Oui, c’est indéniable. Aujourd’hui, le contact humain dont les gens ont désespérément besoin s’est perdu, autant que la sensation ressentie au contact de gens qui vivent réellement la Torah au quotidien. Les contenus que l’on va consulter sur la toile restent informatifs. Je me souviens d’une anecdote particulièrement parlante qui eut lieu lors de l’un de nos séminaires il y a de cela une vingtaine d’années : un homme issu du milieu intellectuel et universitaire était venu passer un Chabbath, mais il semblait rester peu sensible à nos démonstrations lors des conférences. Il se trouve que cet homme était assez corpulent. Le samedi soir, lors de la soirée de Mélavé Malka en musique où l’atmosphère était électrisante, pris dans le tourbillon des danses avec le public, l’un des Rabbanim souleva cet homme pour le porter dans les airs.
Le lendemain, lors de la soirée de clôture, ému aux larmes, ce Juif finit par monter sur l’estrade, prendre le micro et avouer qu’il avait décidé de renouer avec ses racines. Ce n’était pas nos savantes démonstrations qui l’avaient convaincu, mais, précisa-t-il, le fait que l’un des Rabbanim l’avait spontanément soulevé, lui qui pesait près de 150 kg et qui n’avait jamais expérimenté une telle chose.
Cette histoire illustre bien l’importance de la fibre humaine qui, à mon sens, s’est perdue avec Internet.
Qu’est-ce qui caractérisait la Téchouva de ces années-là ?
À l’époque, nous voyions des gens venir aux séminaires et aux cours avec un a priori assez négatif sur les religieux et la Torah et en ressortir renforcés et animés d’une volonté de se reconnecter avec Hakadoch Baroukh Hou. Nous ne promettions pas le paradis mais offrions la possibilité de comprendre ce que signifie d'être juif, c'est-à-dire d'être responsable de transmettre un message divin perpétué depuis des millénaires. Nous permettions aux gens de poser leurs questions et nous efforcions d’y apporter des réponses. Puis cette prise de conscience débouchait sur une Téchouva dans la pratique. Avec le temps, nous avons pu constater que les personnes qui s’étaient le mieux maintenues dans leur Téchouva étaient celles qui avaient su trouver un Rav et une communauté à laquelle se rattacher. Jusqu’à aujourd’hui, il m’arrive que des personnes religieuses m’accostent dans la rue et me demandent : "Rav, me reconnaissez-vous ? Nous nous sommes rencontrés il y a 20 ans. J’ai fait Téchouva grâce à l’un de vos séminaires !"

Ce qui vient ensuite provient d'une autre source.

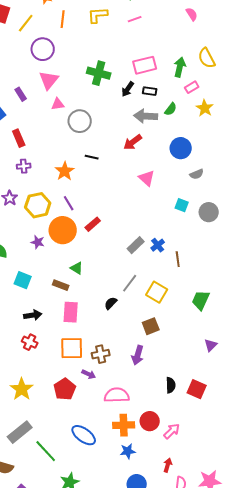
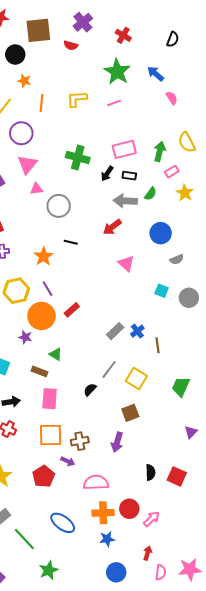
purple star: (38, 242) -> (25, 337), moved

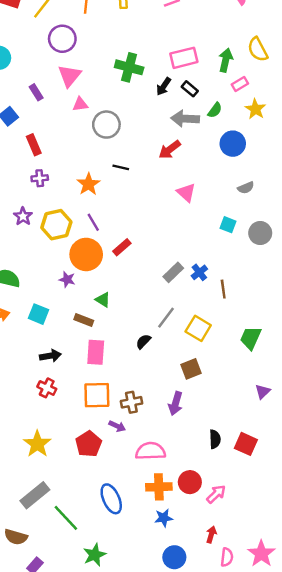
black rectangle: (129, 176) -> (190, 89), turned 32
blue circle: (161, 233) -> (233, 144), moved
blue ellipse: (63, 523) -> (111, 499), turned 30
pink star: (190, 569) -> (261, 554), turned -30

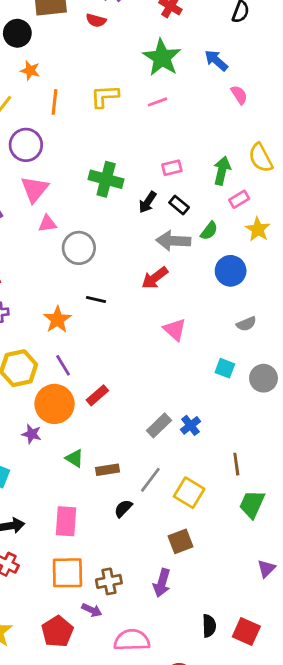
pink rectangle: (184, 58) -> (172, 168), size x0.6
brown line: (223, 289) -> (236, 464), moved
brown rectangle: (84, 320) -> (107, 470), moved, turned -30

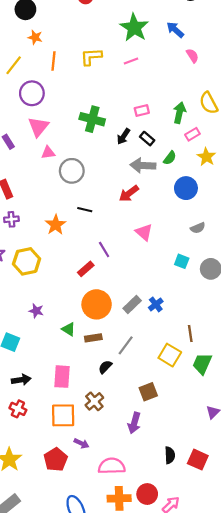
purple line: (63, 365) -> (104, 249), moved
red rectangle: (97, 395) -> (86, 269), moved
orange circle: (55, 404) -> (97, 304), moved
yellow square: (189, 493) -> (170, 355), moved
brown cross: (109, 581) -> (94, 401), moved, turned -30

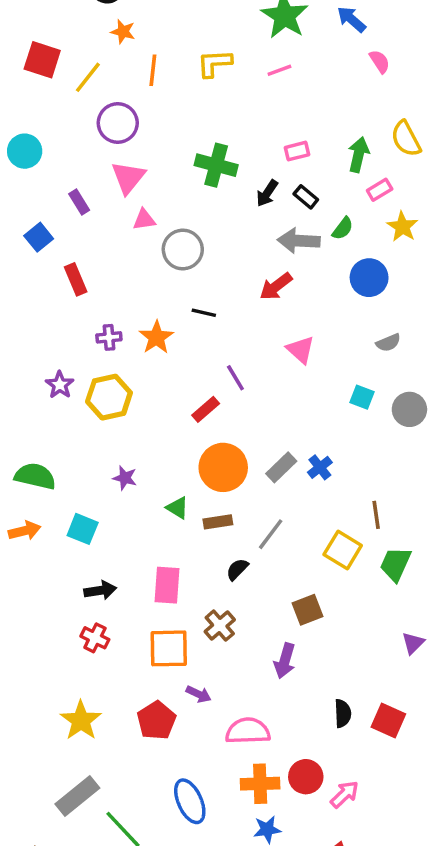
purple cross: (11, 219) -> (109, 337), moved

Qu’est-ce qui explique d’après vous qu’à cette époque les gens étaient si réceptifs ?
Je pense qu’il s’agit de ce que nos Sages appellent un "éveil d’En-haut qui débouche sur un éveil d’en bas". Un vent de pureté, de soif de spiritualité s’est mis à souffler sur le monde juif. Tous ont été impactés à différents niveaux. Les gens étaient à la recherche de sens, se remettaient en question, trouvaient les réponses et changeaient de cap en fonction. Nous n'étions que des intermédiaires dans ce processus.
À votre sens, peut-on parler de mouvement de Téchouva aujourd’hui ?
Je ne pense pas que l’on puisse aujourd’hui parler d’un mouvement global de Téchouva, car il s’agit davantage d’une démarche individuelle. Chacun est devant son écran et peut librement consulter les contenus qu’il souhaite. Cette démarche correspond du reste assez bien à l’attitude individualiste qui caractérise nos sociétés.
Mais comme à l’époque, je pense que si les gens font l’effort d’ancrer leur éveil dans leur quotidien par le biais de l’étude régulière et du contact avec un Rav et une communauté, on peut voir de belles choses se réaliser.